_Problem to work on_
Go through the data below. List every line that holds the word "CASINO".

□ □ □ □

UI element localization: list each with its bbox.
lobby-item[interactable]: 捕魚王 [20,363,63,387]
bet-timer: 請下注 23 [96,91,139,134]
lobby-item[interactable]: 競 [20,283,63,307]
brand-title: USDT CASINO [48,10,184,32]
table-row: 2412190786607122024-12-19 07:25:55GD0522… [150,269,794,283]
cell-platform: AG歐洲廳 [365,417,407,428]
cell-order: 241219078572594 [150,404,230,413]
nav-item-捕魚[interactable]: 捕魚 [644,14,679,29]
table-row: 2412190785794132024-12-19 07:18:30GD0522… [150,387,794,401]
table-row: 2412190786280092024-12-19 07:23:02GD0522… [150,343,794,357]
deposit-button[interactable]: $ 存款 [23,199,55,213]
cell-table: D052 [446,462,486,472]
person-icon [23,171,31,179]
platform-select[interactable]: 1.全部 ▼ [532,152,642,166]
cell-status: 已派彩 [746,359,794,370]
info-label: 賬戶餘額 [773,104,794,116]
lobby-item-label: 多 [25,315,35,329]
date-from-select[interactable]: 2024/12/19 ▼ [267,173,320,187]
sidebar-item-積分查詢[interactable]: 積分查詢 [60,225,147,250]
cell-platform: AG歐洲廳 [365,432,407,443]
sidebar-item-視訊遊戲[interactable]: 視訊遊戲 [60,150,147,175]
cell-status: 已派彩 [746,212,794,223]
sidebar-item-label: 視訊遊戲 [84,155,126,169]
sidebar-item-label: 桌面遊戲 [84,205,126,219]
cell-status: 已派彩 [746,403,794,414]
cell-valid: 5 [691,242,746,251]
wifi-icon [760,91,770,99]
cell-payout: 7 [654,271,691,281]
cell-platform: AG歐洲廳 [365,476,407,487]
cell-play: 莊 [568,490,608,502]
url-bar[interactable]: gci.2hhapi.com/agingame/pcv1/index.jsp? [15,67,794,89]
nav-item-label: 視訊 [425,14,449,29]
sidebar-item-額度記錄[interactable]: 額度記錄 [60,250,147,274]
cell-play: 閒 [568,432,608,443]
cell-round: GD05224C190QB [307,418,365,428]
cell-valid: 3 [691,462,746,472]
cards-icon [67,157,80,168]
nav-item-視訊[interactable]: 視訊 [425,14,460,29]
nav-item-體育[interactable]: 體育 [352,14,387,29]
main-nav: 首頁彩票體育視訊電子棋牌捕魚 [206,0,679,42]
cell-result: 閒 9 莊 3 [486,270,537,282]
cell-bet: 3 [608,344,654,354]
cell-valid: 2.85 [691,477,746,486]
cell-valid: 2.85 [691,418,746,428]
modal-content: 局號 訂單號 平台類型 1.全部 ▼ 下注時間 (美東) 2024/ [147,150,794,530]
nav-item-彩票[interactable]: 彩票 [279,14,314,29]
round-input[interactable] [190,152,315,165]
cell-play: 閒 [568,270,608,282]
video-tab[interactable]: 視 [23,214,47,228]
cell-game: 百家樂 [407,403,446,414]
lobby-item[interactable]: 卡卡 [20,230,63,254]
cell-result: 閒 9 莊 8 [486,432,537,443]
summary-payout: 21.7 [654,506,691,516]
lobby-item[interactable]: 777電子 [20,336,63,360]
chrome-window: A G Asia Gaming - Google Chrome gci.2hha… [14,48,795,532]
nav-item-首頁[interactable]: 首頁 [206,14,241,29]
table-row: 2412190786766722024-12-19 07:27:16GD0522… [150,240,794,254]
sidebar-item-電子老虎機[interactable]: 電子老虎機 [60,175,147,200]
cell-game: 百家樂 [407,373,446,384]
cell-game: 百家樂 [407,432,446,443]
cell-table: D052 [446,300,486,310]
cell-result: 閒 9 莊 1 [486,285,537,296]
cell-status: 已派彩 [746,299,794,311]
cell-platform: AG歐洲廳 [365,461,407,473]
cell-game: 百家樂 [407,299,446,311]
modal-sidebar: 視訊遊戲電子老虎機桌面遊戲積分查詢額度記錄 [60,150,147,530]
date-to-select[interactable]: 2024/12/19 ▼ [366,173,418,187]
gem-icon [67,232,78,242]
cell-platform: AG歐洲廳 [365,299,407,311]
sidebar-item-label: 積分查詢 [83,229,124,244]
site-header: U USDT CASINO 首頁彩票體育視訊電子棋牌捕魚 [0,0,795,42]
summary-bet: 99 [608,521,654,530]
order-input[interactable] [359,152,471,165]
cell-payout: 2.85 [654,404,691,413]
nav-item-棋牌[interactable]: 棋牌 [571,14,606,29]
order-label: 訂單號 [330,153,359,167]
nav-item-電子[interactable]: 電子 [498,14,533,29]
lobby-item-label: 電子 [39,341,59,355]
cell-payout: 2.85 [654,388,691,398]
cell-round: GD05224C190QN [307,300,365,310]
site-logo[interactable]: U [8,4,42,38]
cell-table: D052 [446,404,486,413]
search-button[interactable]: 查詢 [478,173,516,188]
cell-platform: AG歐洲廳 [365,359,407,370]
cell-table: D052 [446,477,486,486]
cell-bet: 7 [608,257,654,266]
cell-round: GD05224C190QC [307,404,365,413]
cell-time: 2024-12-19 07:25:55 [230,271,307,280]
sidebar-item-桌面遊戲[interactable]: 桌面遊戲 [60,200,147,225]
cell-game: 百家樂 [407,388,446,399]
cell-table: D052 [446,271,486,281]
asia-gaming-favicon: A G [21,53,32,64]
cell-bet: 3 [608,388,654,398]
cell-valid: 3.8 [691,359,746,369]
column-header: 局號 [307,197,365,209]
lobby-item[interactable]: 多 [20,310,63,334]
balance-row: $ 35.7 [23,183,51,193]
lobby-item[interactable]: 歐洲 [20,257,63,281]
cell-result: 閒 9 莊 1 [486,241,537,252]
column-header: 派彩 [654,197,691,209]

□ □ □ □

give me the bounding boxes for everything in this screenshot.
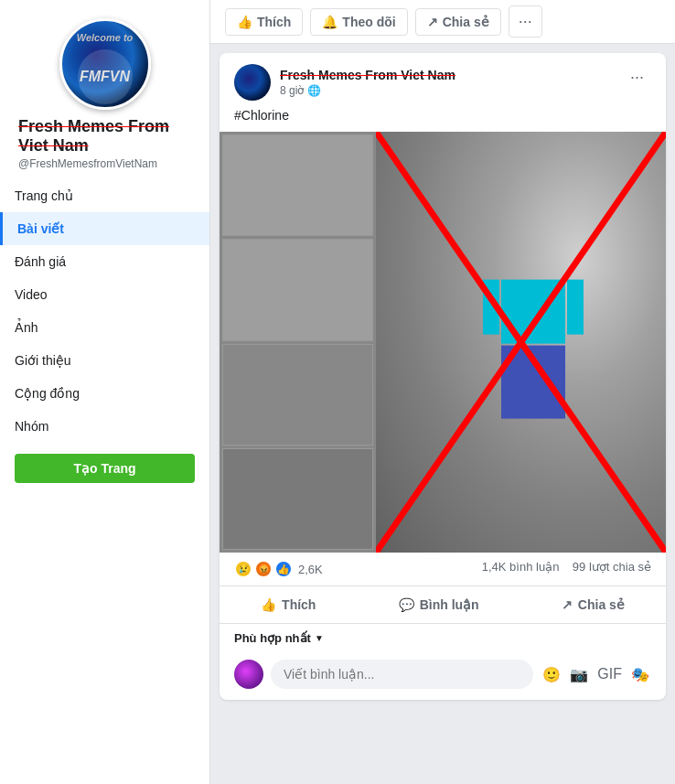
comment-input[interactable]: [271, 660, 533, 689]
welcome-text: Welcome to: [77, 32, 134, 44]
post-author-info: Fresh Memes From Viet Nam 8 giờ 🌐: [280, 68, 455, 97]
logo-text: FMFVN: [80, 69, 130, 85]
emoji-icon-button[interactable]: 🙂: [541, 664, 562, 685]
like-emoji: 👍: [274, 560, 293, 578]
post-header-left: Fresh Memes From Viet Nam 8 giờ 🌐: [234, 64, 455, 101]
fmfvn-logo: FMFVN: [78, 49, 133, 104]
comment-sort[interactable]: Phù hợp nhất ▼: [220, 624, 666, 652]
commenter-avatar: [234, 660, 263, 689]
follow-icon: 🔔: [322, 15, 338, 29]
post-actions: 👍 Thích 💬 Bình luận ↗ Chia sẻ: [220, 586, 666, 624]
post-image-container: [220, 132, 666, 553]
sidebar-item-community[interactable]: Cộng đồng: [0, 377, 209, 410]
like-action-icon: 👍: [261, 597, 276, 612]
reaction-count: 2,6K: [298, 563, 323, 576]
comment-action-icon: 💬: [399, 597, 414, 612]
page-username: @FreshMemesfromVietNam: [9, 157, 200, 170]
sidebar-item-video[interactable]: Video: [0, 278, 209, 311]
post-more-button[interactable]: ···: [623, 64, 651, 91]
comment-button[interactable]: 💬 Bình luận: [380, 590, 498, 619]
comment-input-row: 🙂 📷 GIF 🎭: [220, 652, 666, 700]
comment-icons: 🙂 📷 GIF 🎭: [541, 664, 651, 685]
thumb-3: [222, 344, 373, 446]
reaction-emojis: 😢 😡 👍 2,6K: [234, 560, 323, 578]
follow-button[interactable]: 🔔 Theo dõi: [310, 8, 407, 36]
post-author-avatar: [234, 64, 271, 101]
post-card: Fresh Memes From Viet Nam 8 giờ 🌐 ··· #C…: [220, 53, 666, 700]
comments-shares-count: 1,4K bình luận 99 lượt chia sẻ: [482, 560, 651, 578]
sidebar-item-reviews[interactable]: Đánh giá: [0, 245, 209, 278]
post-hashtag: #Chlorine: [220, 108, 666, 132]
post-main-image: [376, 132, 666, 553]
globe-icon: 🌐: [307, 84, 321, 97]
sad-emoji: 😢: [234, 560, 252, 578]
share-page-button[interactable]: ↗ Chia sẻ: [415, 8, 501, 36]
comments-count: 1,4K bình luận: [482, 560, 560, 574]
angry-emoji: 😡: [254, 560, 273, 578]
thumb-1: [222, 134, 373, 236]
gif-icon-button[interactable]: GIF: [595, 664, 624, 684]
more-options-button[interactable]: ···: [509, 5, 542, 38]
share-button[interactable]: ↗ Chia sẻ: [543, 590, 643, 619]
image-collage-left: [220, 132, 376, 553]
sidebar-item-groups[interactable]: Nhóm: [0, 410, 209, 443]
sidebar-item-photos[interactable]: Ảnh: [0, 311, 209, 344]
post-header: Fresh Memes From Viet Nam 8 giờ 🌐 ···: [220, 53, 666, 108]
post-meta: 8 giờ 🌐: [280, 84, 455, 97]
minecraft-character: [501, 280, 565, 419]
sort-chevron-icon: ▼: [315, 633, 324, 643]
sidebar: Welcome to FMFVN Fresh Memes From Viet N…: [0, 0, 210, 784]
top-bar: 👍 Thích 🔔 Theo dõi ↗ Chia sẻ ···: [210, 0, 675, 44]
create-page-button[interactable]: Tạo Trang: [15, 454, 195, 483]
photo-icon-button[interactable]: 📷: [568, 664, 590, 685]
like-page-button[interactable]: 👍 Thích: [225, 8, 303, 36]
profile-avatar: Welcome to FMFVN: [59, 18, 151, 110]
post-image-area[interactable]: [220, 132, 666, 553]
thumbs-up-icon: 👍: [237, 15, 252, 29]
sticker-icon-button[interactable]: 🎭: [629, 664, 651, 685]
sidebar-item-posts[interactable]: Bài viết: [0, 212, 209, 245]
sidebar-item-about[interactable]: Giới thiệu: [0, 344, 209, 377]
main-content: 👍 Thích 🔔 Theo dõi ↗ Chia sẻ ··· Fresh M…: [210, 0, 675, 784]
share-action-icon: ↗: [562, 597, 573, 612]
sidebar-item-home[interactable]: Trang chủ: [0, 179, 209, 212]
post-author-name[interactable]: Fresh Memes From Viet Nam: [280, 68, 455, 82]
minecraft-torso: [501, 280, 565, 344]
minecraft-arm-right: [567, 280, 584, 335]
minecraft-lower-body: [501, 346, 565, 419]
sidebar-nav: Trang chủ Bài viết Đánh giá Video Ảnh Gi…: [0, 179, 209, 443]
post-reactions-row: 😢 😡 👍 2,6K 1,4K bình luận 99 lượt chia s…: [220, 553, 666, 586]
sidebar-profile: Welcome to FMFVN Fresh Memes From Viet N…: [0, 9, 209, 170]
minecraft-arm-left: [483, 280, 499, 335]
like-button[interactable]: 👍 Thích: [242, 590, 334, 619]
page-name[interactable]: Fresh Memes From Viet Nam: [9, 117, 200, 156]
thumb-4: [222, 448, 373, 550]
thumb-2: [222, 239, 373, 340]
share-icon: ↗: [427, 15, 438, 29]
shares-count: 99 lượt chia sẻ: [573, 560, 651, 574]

□ □ □ □

_Answer to the exercise_
brand-title: USDT CASINO [48,10,184,32]
site-header: U USDT CASINO 首頁彩票體育視訊電子棋牌捕魚 [0,0,795,42]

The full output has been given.